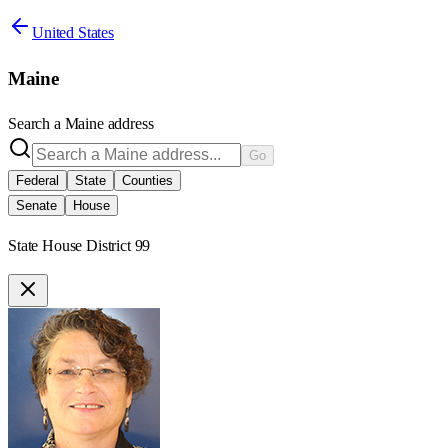
United States
Maine
Search a
Maine
address
Go
Federal
State
Counties
Senate
House
State House District 99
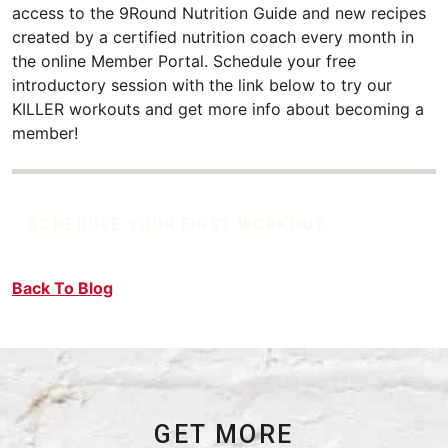
access to the 9Round Nutrition Guide and new recipes
created by a certified nutrition coach every month in
the online Member Portal. Schedule your free
introductory session with the link below to try our
KILLER workouts and get more info about becoming a
member!
SCHEDULE YOUR FIRST WORKOUT
Back To Blog
GET MORE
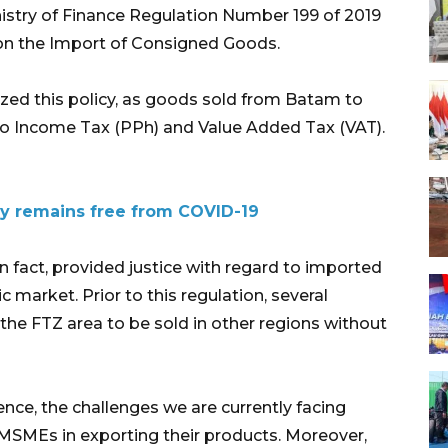
nistry of Finance Regulation Number 199 of 2019
on the Import of Consigned Goods.
zed this policy, as goods sold from Batam to
 to Income Tax (PPh) and Value Added Tax (VAT).
y remains free from COVID-19
in fact, provided justice with regard to imported
 market. Prior to this regulation, several
e FTZ area to be sold in other regions without
ence, the challenges we are currently facing
 MSMEs in exporting their products. Moreover,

────────

Work to complete: Would you output each entry exactly and leave the pictures behind?

Answer to the problem:
United States
Maine
Search a
Maine
address
Go
Federal
State
Counties
Senate
House
State House District 99
access to the 9Round Nutrition Guide and new recipes
created by a certified nutrition coach every month in
the online Member Portal. Schedule your free
introductory session with the link below to try our
KILLER workouts and get more info about becoming a
member!
SCHEDULE YOUR FIRST WORKOUT
Back To Blog
GET MORE
nistry of Finance Regulation Number 199 of 2019
on the Import of Consigned Goods.
zed this policy, as goods sold from Batam to
 to Income Tax (PPh) and Value Added Tax (VAT).
y remains free from COVID-19
in fact, provided justice with regard to imported
 market. Prior to this regulation, several
e FTZ area to be sold in other regions without
ence, the challenges we are currently facing
 MSMEs in exporting their products. Moreover,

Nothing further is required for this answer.